WORK TO BE COMPLETED:
Every record that follows should be printed verbatim.

DATA FOR ANALYSIS:
****************************************

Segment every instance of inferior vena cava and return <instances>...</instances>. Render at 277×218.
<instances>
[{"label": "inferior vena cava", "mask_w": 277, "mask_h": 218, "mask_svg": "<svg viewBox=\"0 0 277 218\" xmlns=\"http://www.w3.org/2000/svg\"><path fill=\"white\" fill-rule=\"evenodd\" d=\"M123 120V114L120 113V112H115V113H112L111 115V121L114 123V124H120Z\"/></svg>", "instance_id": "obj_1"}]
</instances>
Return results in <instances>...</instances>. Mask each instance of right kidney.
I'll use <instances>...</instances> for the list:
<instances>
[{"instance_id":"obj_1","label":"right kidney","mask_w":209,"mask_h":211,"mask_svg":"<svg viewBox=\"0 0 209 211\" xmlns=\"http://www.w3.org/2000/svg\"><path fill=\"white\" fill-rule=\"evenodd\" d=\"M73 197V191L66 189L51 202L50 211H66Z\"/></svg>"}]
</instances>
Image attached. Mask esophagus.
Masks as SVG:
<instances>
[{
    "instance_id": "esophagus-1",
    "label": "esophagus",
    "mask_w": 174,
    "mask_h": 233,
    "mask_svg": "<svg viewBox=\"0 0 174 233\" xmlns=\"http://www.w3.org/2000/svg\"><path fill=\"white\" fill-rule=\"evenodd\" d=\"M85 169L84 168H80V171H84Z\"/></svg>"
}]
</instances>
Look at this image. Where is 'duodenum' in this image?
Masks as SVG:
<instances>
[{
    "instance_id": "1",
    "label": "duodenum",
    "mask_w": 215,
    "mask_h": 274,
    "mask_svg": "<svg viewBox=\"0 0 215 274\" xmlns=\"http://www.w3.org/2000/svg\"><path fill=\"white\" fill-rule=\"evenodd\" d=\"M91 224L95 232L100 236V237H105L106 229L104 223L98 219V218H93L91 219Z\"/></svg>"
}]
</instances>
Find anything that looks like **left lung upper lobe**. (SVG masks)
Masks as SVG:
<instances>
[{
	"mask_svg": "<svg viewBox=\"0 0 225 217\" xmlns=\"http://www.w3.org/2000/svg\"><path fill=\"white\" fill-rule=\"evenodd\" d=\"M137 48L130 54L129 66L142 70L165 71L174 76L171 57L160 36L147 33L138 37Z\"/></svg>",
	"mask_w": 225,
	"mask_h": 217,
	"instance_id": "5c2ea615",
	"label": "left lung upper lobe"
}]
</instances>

****************************************

WRITTEN RESPONSE:
Segment every instance of inferior vena cava and return <instances>...</instances>. Render at 277×218.
<instances>
[{"label": "inferior vena cava", "mask_w": 277, "mask_h": 218, "mask_svg": "<svg viewBox=\"0 0 277 218\" xmlns=\"http://www.w3.org/2000/svg\"><path fill=\"white\" fill-rule=\"evenodd\" d=\"M123 120V114L120 113V112H115V113H112L111 115V121L114 123V124H120Z\"/></svg>", "instance_id": "obj_1"}]
</instances>
Return results in <instances>...</instances>. Mask each instance of right kidney.
I'll use <instances>...</instances> for the list:
<instances>
[{"instance_id":"obj_1","label":"right kidney","mask_w":209,"mask_h":211,"mask_svg":"<svg viewBox=\"0 0 209 211\" xmlns=\"http://www.w3.org/2000/svg\"><path fill=\"white\" fill-rule=\"evenodd\" d=\"M73 197V191L66 189L51 202L50 211H66Z\"/></svg>"}]
</instances>
Image attached. Mask esophagus.
Masks as SVG:
<instances>
[{
    "instance_id": "esophagus-1",
    "label": "esophagus",
    "mask_w": 174,
    "mask_h": 233,
    "mask_svg": "<svg viewBox=\"0 0 174 233\" xmlns=\"http://www.w3.org/2000/svg\"><path fill=\"white\" fill-rule=\"evenodd\" d=\"M85 169L84 168H80V171H84Z\"/></svg>"
}]
</instances>
Look at this image. Where is 'duodenum' in this image?
Masks as SVG:
<instances>
[{
    "instance_id": "1",
    "label": "duodenum",
    "mask_w": 215,
    "mask_h": 274,
    "mask_svg": "<svg viewBox=\"0 0 215 274\" xmlns=\"http://www.w3.org/2000/svg\"><path fill=\"white\" fill-rule=\"evenodd\" d=\"M91 224L95 232L100 236V237H105L106 229L104 223L98 219V218H93L91 219Z\"/></svg>"
}]
</instances>
Find anything that looks like **left lung upper lobe**. (SVG masks)
Masks as SVG:
<instances>
[{
	"mask_svg": "<svg viewBox=\"0 0 225 217\" xmlns=\"http://www.w3.org/2000/svg\"><path fill=\"white\" fill-rule=\"evenodd\" d=\"M137 48L130 54L129 66L142 70L165 71L174 76L171 57L160 36L147 33L138 37Z\"/></svg>",
	"mask_w": 225,
	"mask_h": 217,
	"instance_id": "5c2ea615",
	"label": "left lung upper lobe"
}]
</instances>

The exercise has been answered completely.